TRY IT: Pick out the lines below that include the string "Mail".

[Page images and extracted text]
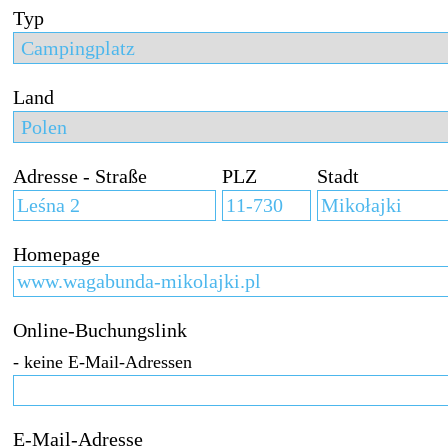
Typ
Land
Adresse - Straße
PLZ
Stadt
Homepage
Online-Buchungslink
- keine E-Mail-Adressen
E-Mail-Adresse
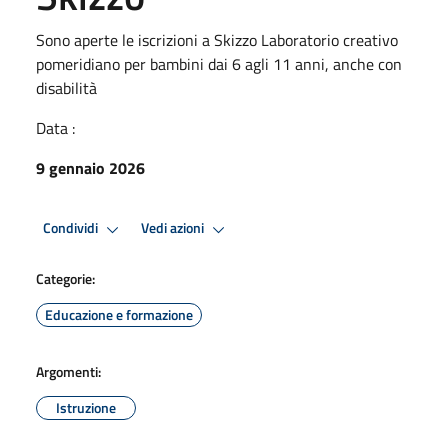
Sono aperte le iscrizioni a Skizzo Laboratorio creativo
pomeridiano per bambini dai 6 agli 11 anni, anche con
disabilità
Data :
9 gennaio 2026
Condividi
Vedi azioni
Categorie:
Educazione e formazione
Argomenti:
Istruzione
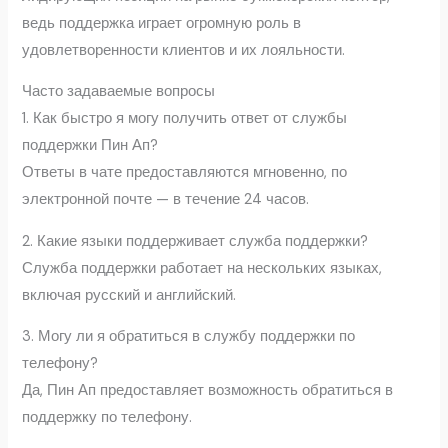
ведь поддержка играет огромную роль в
удовлетворенности клиентов и их лояльности.
Часто задаваемые вопросы
1. Как быстро я могу получить ответ от службы
поддержки Пин Ап?
Ответы в чате предоставляются мгновенно, по
электронной почте — в течение 24 часов.
2. Какие языки поддерживает служба поддержки?
Служба поддержки работает на нескольких языках,
включая русский и английский.
3. Могу ли я обратиться в службу поддержки по
телефону?
Да, Пин Ап предоставляет возможность обратиться в
поддержку по телефону.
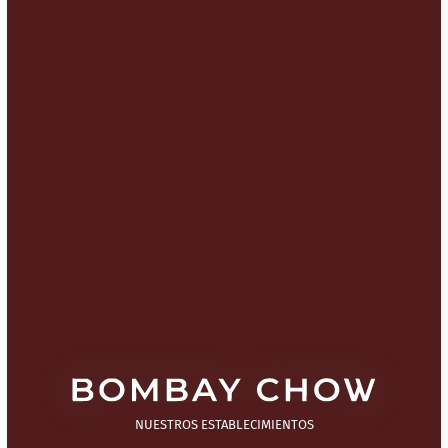
NUESTROS ESTABLECIMIENTOS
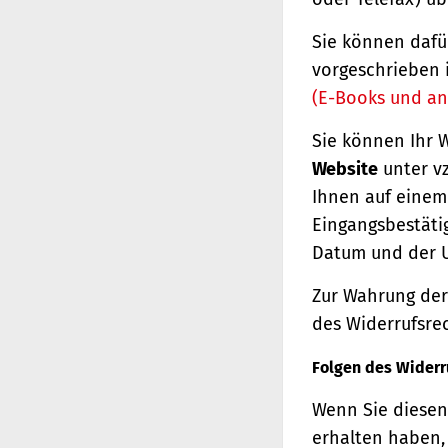
Sie können dafü
vorgeschrieben 
(E-Books und an
Sie können Ihr 
Website
unter vz
Ihnen auf einem 
Eingangsbestäti
Datum und der U
Zur Wahrung der 
des Widerrufsrec
Folgen des Widerr
Wenn Sie diesen 
erhalten haben, 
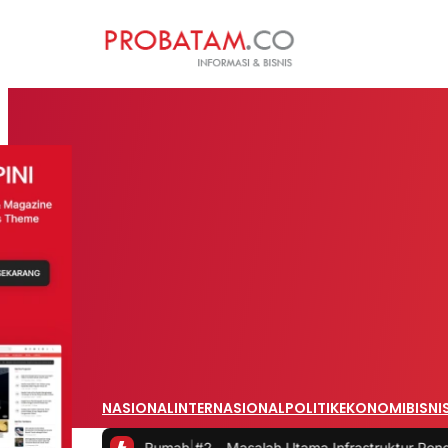
NASIONAL
INTERNASIONAL
POLITIK
EKONOMI
BISNI
 dari Rumah
|
#2 -
Masalah Utama Infrastruktur Pengisian Daya untuk M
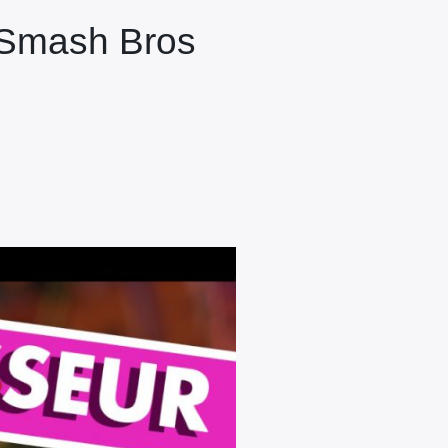
r Smash Bros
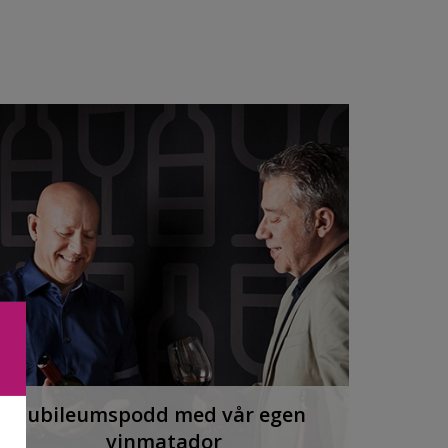
Jubileumspodd med vår egen
vinmatador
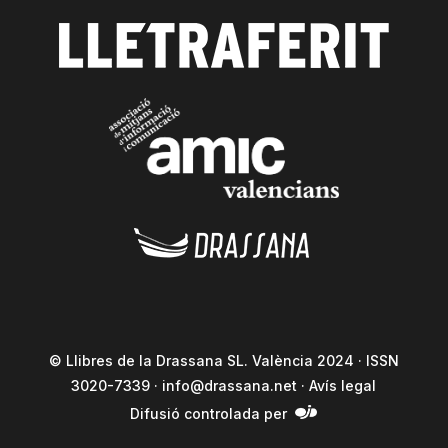
© Llibres de la Drassana SL. València 2024 · ISSN
3020-7339 ·
info@drassana.net
·
Avís legal
Difusió controlada per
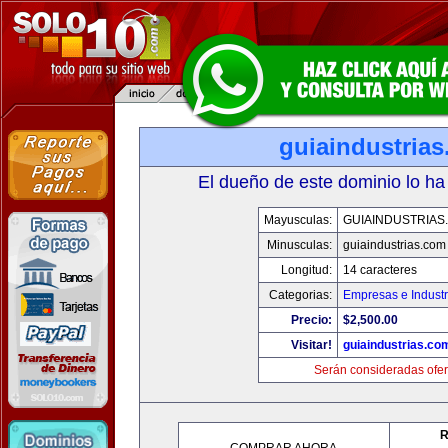
guiaindustria
El dueño de este dominio lo ha
Mayusculas:
GUIAINDUSTRIAS
Minusculas:
guiaindustrias.com
Longitud:
14 caracteres
Categorias:
Empresas e Industr
Precio:
$2,500.00
Visitar!
guiaindustrias.co
Serán consideradas ofer
R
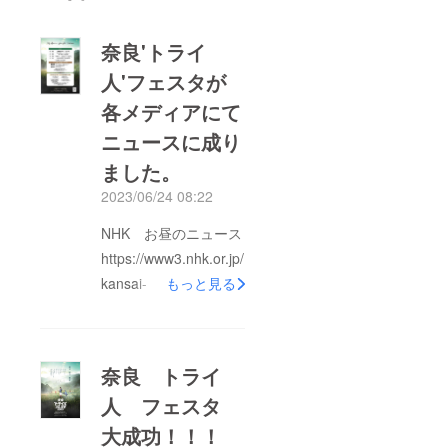
奈良'トライ
人'フェスタが
各メディアにて
ニュースに成り
ました。
2023/06/24 08:22
NHK お昼のニュース
https://www3.nhk.or.jp/
kansai-
もっと見る
news/20230618/2000
074972.html?
fbclid=IwAR3aKwRt76
奈良 トライ
odP-
人 フェスタ
WPFe_ObhvQ5jrnlq4
大成功！！！
Kuk9-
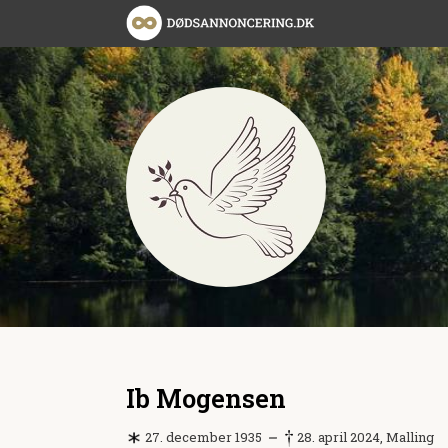
Ib Mogensen
27. december 1935
28. april 2024, Malling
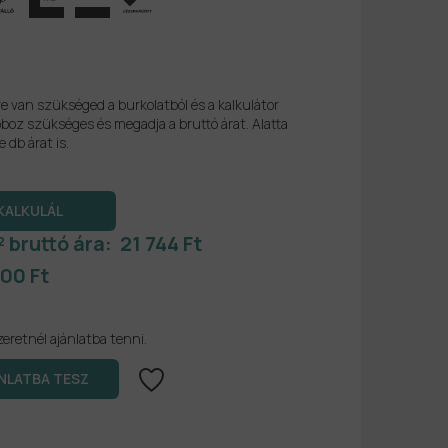
re van szükséged a burkolatból és a kalkulátor
boz szükséges és megadja a bruttó árat. Alatta
e db árat is.
² bruttó ára:
21 744 Ft
100 Ft
zeretnél ajánlatba tenni.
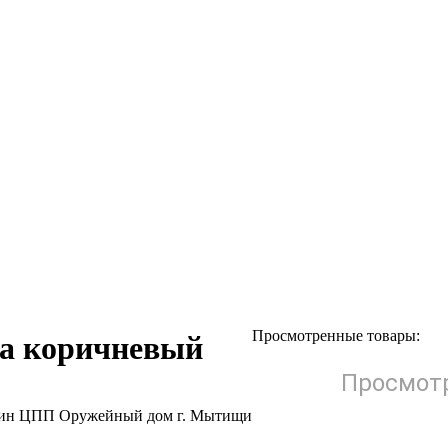
Просмотренные товары:
а коричневый
Просмотр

TASK RESPONSE:
- keine E-Mail-Adressen
E-Mail-Adresse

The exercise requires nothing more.